When I started teaching I thought that basically everyone else had it backwards and they didn’t really know what teaching was all about. I relied really heavily on my presence and presentation. I know I could hold a crowd even without my flammable hair, and I thought that was what teaching was. It was a show with nice activities. Over the last 15 years my attitude has changed. When I started I could not be taught, I went to all the staff training and in my mind I was going to learn nothing. And learn nothing I did. But about 3 years in post I went to a training day and the fella was doing Active Learning. It was a real Argyris and Schön busting transformative moment. I got past all that ‘defensive reasoning’ and actually changed my attitude and approach to teaching. All in one morning.

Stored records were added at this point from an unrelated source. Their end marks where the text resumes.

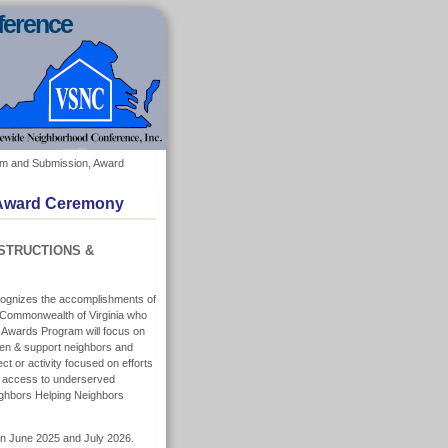
ference
Form and Submission, Award
, Award Ceremony
STRUCTIONS &
ognizes the accomplishments of
e Commonwealth of Virginia who
ur Awards Program will focus on
hen & support neighbors and
t or activity focused on efforts
d access to underserved
eighbors Helping Neighbors
een June 2025 and July 2026.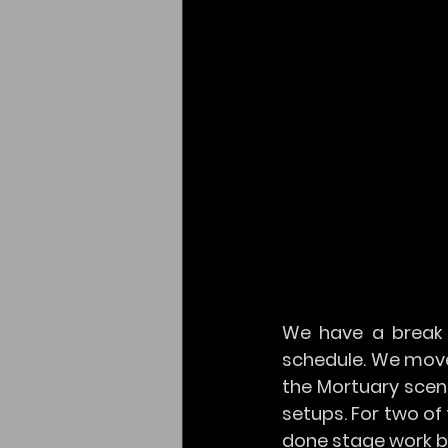
We have a break 
schedule. We move
the Mortuary scen
setups. For two of 
done stage work bef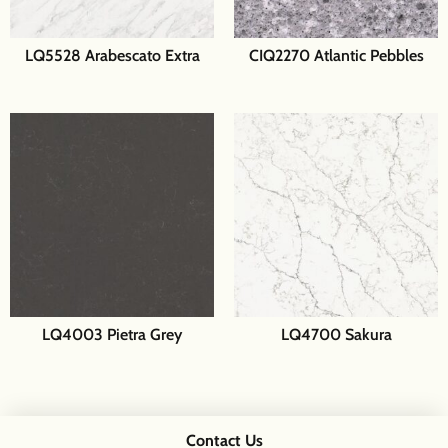
LQ5528 Arabescato Extra
CIQ2270 Atlantic Pebbles
LQ4003 Pietra Grey
LQ4700 Sakura
Contact Us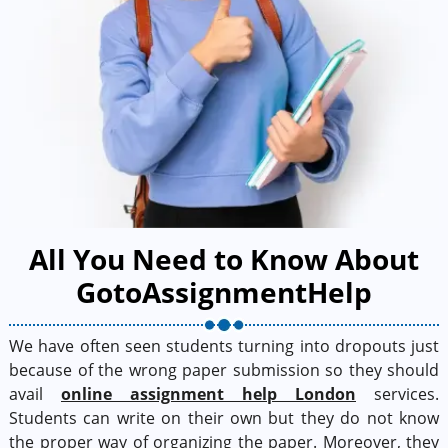
All You Need to Know About
GotoAssignmentHelp
We have often seen students turning into dropouts just
because of the wrong paper submission so they should
avail
online assignment help London
services.
Students can write on their own but they do not know
the proper way of organizing the paper. Moreover, they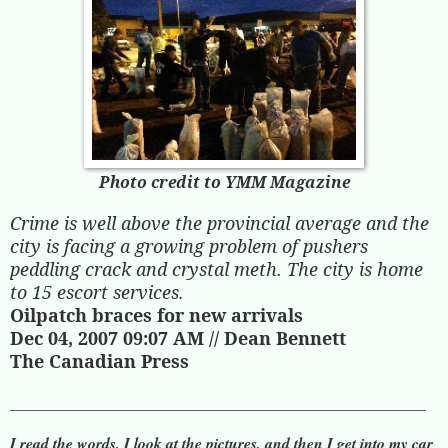
Photo credit to YMM Magazine
Crime is well above the provincial average and the
city is facing a growing problem of pushers
peddling crack and crystal meth. The city is home
to 15 escort services.
Oilpatch braces for new arrivals
Dec 04, 2007 09:07 AM // Dean Bennett
The Canadian Press
____________________________________________________
I read the words, I look at the pictures, and then I get into my car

I still want my students to be mathematicians, not passers of maths assessment, but I see them less and less. I am more and more removed from them. I know that I have started seeing them as cohorts that I can get a handle on by looking at large tables of data. The ones I see are generally those that are coming to complain, or to be disciplined. Sometimes they are whole classes of students who have complained so we have had to move a teacher and someone has to take them. That someone should be me; I can’t ask my teams to pick up the slack.
I have always tried as HOF to let my teachers teach. They know the students better; their time is best spent planning and delivering fantastic lessons. I spend lots of my time arguing, deflecting, stopping and modifying tasks that are required of them. But they never see what they didn’t have to do or what it was like yesterday. They only see what they are being asked to do now. And I find that frustrating, because it does not help anyone to say it ‘but you should have seen the alternative…’ . I think that is the case all the way up. As long as there is someone above asking, then there is someone below answering, and that’s how it goes until I become principal, or Secretary of State.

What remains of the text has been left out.